The final comparison involves the mindset: Wanting to Leave the Room (Comparative Mentality) vs Contributive Mentality. Fr. Nault describes acedia as wanting to leave the room. We want to leave the room when we live a life comparing ourselves and life-situations to others. This is poisonous because it leads to ingratitude, disdain for your neighbor, and kills your view of self-worth because you always see yourself as lacking. Devotion is the antidote because it leads to a contributive mentality in which we celebrate the individual’s gifts because we know that things that we lack do not define us. Also, someone else may have a gift, so we can celebrate that as we walk together as a Church, rather than simply individuals who need to cut each other down to appear taller. This is the standard of the Divine Mercy who never cuts us down, but always walks with us and covers us in His Mercy as we see in the Image of Divine Mercy.

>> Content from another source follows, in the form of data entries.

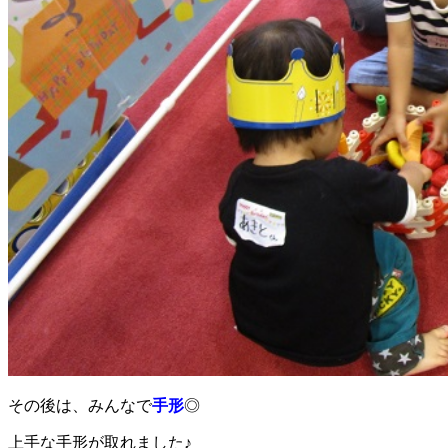
その後は、みんなで
手形
◎
上手な手形が取れました♪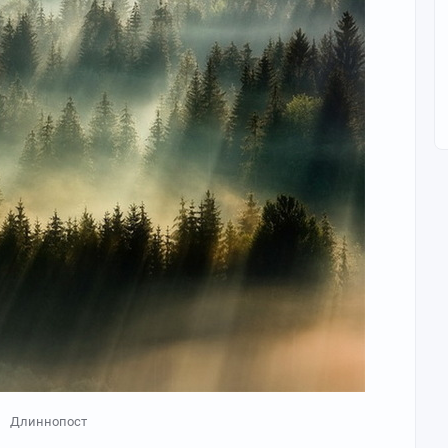
Длиннопост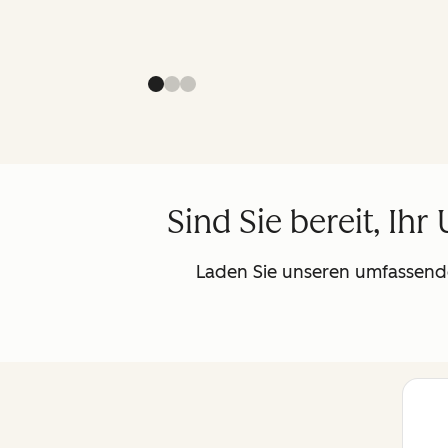
Sind Sie bereit, I
Laden Sie unseren umfassende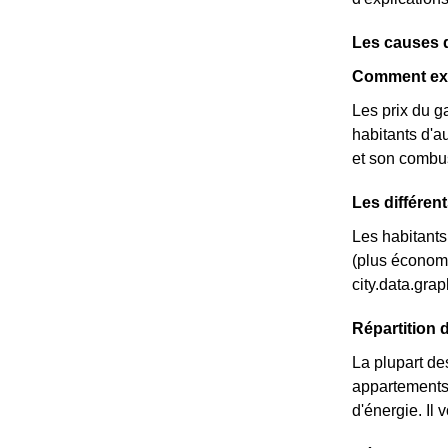
Les causes 
Comment expl
Les prix du g
habitants d'au
et son combus
Les différen
Les habitants 
(plus économi
city.data.gr
Répartition 
La plupart de
appartements.
d'énergie. Il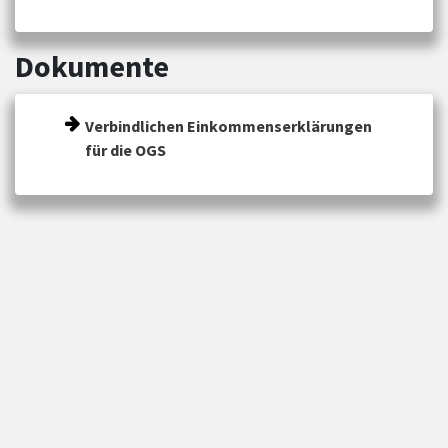
Dokumente
Verbindlichen Einkommenserklärungen
für die OGS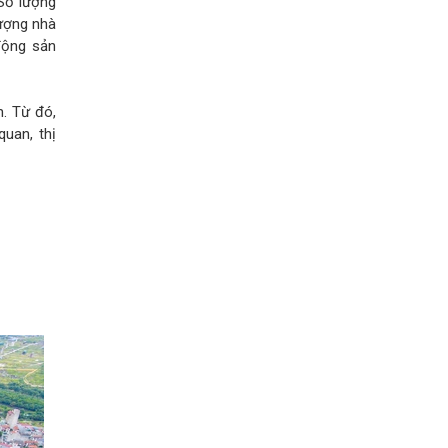
 Số lượng
lượng nhà
động sản
n. Từ đó,
uan, thị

In conclusion, we see that Our Blessed Mother and the saints carry the Standard of Devotion and ask us to do the same. So let us walk away from the standard of the world, of confusion, and misery found in acedia. Let us walk towards the standard of Devotion to the Divine Mercy of Christ. In doing so we will live with peaceful hearts, zealous hearts and connect to the mercy of God. In this mercy, we are made new!